In any event, I was very clear about the kit required. I had notebooks (always lots of notebooks!) for both professions. For detection, I also had a magnifying glass (of course – I was an early acolyte of Sherlock Holmes) and a toy revolver (no doubt influenced by reading too much Raymond Chandler at too young an age). I had a range of disguises, including spectacles, moustaches, and greasepaint. I improvised a fingerprint set with sellotape and ground-up pencil graphite (with surprisingly clear results). For writing, I had the Pocket Oxford Dictionary (single volume – a navy blue hardback way too chunky for anyone’s pocket), a selection of pens and pencils, and a modest library of books for inspiration. I aspired to using a typewriter, because I knew that proper writers always typed their manuscripts, but my fingers were not yet strong enough to strike the keys of my father’s Remington Envoy.

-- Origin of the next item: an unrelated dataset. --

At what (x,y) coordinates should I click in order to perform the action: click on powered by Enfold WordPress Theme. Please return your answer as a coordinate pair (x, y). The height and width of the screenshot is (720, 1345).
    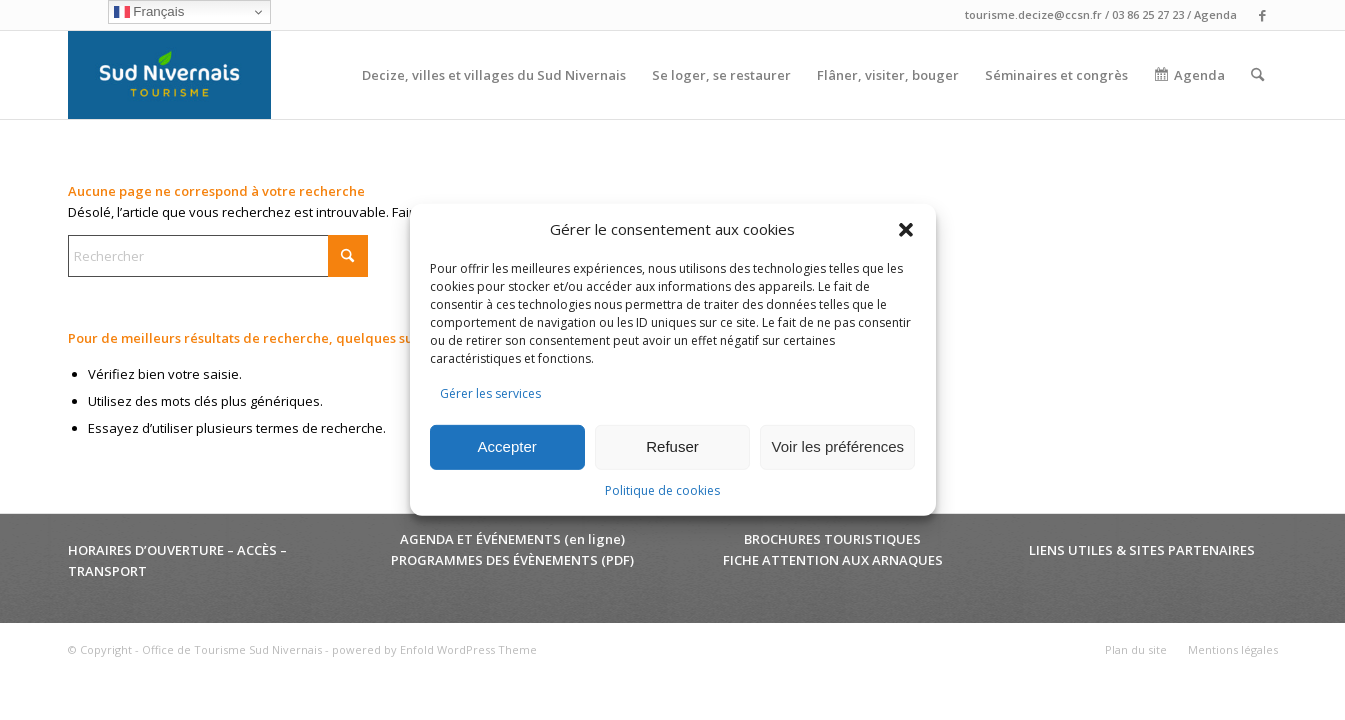     Looking at the image, I should click on (434, 649).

Quite where these tropes came from, I’m really not sure. I watched very little television (for most of my childhood we didn’t have one), and I was home-educated so there was not much in the way of popular culture influences. There was, however, the BBC World Service, which was then a much more holistic broadcaster than its present incarnation as a rolling news station, and was responsible for much of my classical and jazz musical education as well as introducing me to Shakespeare (a production of Twelfth Night), Tolkein (The Hobbit, read by Bernard Cribbins), Douglas Adams (the original radio script, unsurpassed by subsequent books, films and television adaptations, of The Hitchhiker’s Guide to the Galaxy), and Dorothy L Sayers (courtesy of the peerless Ian Carmichael as Lord Peter Wimsey – when I subsequently read my grandmother’s copies of the books, it was Carmichael’s voice I heard). The World Service also broadcast the sit-com The Small Intricate Life of Gerald C Potter, where the eponymous detective writer (again played by Ian Carmichael) and his wife Diana (a much more successful writer, creating breathless romances under the pseudonym of Magnolia Badminton) crashed amusingly through a more or less chaotic but never boring life, accompanied by the sound of a manual typewriter. It did nothing to lessen the appeal of wordsmithing as a lifestyle. The signature tune, Leroy Anderson’s The Typewriter, still makes me smile.

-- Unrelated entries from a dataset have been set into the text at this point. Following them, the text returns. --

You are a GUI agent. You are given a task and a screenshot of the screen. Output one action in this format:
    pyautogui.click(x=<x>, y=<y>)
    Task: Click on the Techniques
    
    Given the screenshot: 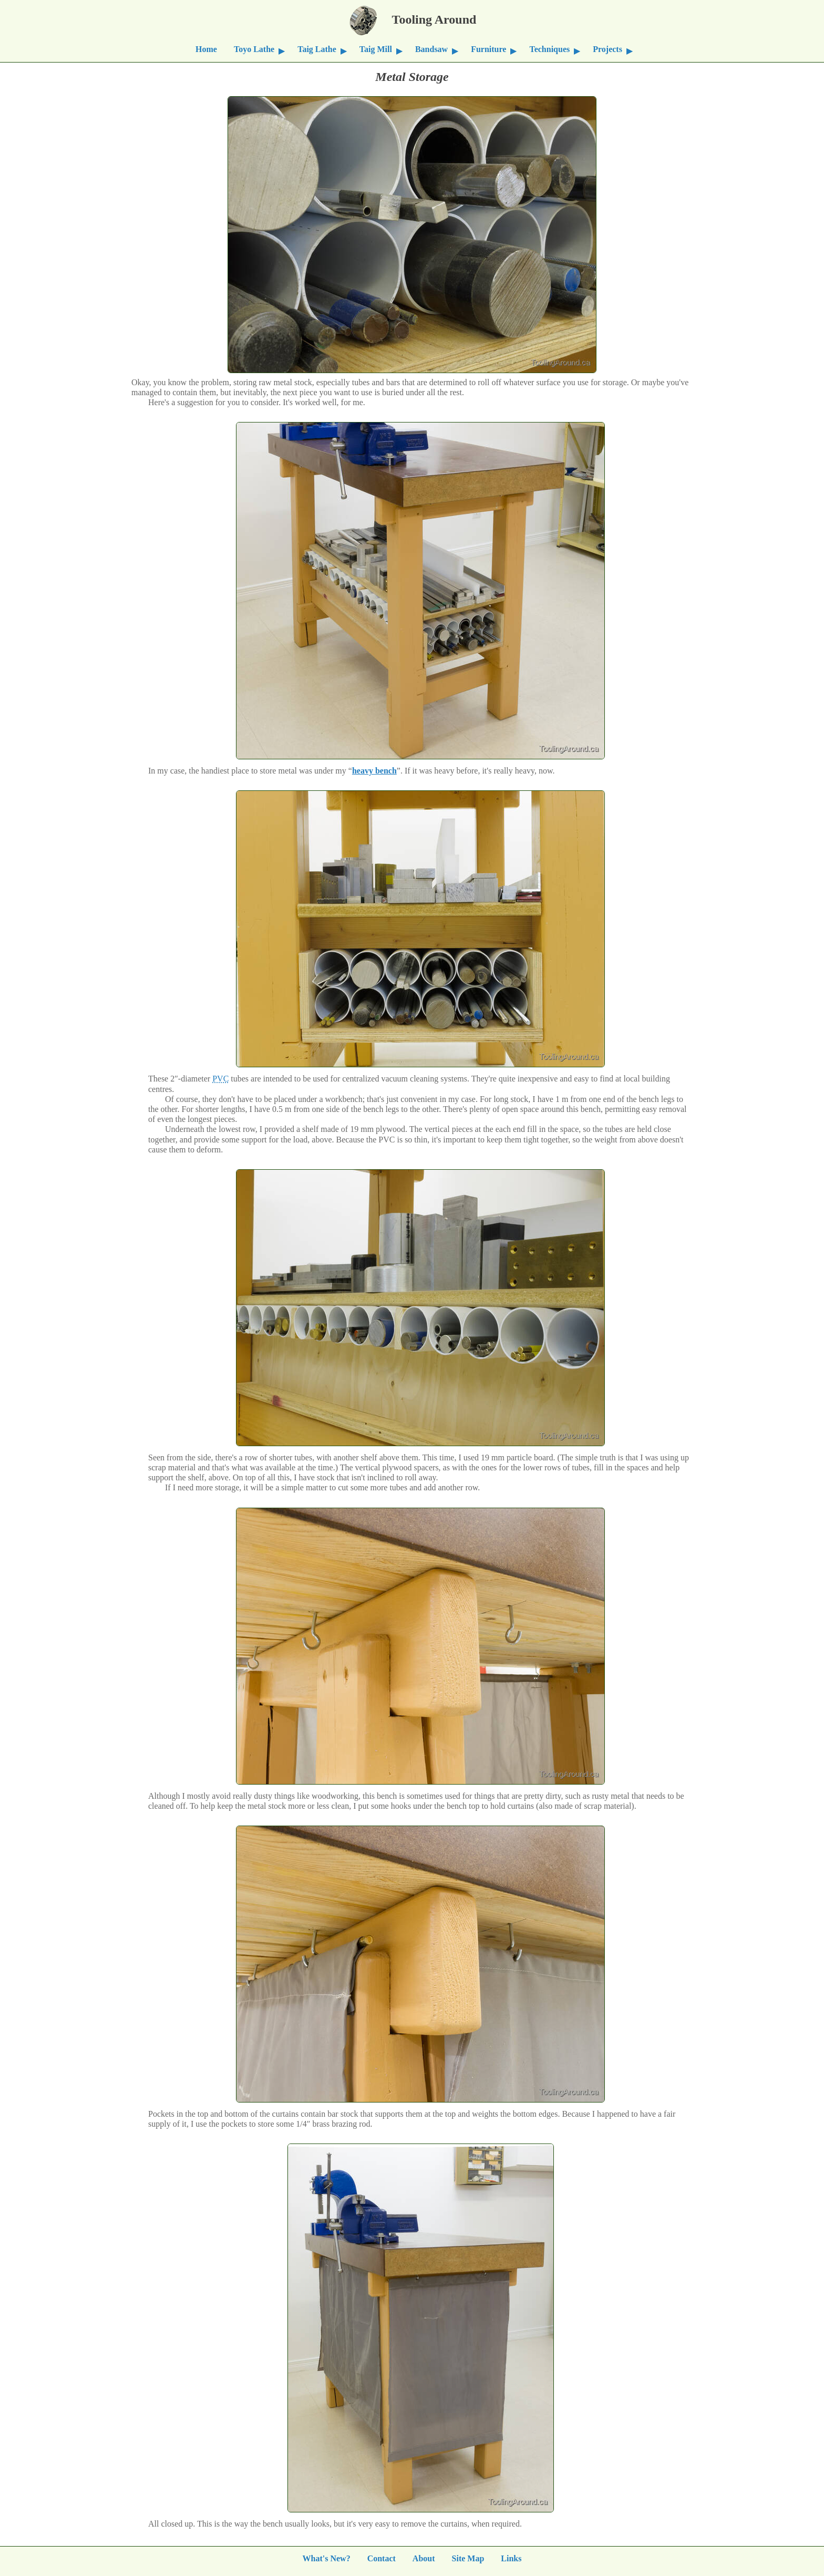 What is the action you would take?
    pyautogui.click(x=549, y=48)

There was no shortage of role models for my future career as a detective. My grandmother had a serious addiction to Golden Age crime fiction (in the original English, despite being an elderly Dutch lady) and I was exposed to Hercule Poirot, Jane Marple, Parker Pyne, Lord Peter Wimsey, Perry Mason, Philip Marlowe, and of course Sherlock Holmes, even before I graduated from reading Enid Blyton’s Secret Seven and The Five Find-Outers.
I have always believed that names are important. Naturally, my detective alter ego needed a name, and for some reason which I have long since forgotten, I decided on Peggy Reynolds, Private Investigator. As a nascent writer, my nom de plume was Mara McDonald, and I do know the origin of that – it was the result of a brief infatuation with all things Highland caused by overdosing on Robert Louis Stevenson and reading Kidnapped under the bedclothes with a torch. I was more than a little in love with Alan Breck Stewart, self-aggrandising and infuriating as he was. Looking back, it is interesting to see the association in my young mind between writing and romance.
Fast-forward nearly half a century. What would that child, who responded to the tedious adult questioning about ‘what do you want to be when you grow up’ with such interesting ambitions, think of how life has turned out? Well, I never did become a PI. However, my insatiable curiosity, my obsession with collecting obscure facts, and the desire to find out how things work have stood me in good stead in a variety of jobs. Detective instincts are especially useful for the writer of non-fiction, who inevitably needs to invest large amounts of research in every piece of writing – research is to writing what the base of the iceberg is to the visible tip. And I am, indeed, a writer – even if not currently a full-time one – with a respectable clutch of publications in print and online (the latter something my young self could not have imagined), in non-fiction and poetry. However, fiction has proved to be a genre I simply cannot write, and the dream of writing a detective novel remains just that – a dream.